-- Opening Marker --

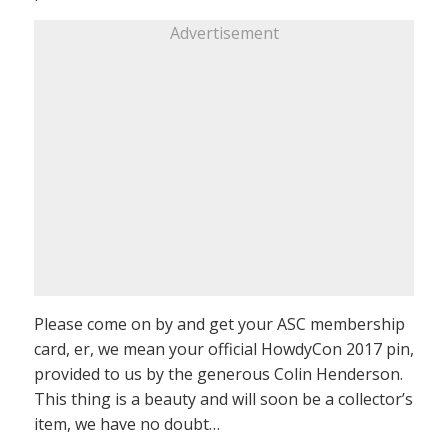
Advertisement
Please come on by and get your ASC membership
card, er, we mean your official HowdyCon 2017 pin,
provided to us by the generous Colin Henderson.
This thing is a beauty and will soon be a collector’s
item, we have no doubt…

-- Closing Marker --

Task to complete:
Search the entries for "your" and copy out each line that has it.

Exercise answer:
Please come on by and get your ASC membership
card, er, we mean your official HowdyCon 2017 pin,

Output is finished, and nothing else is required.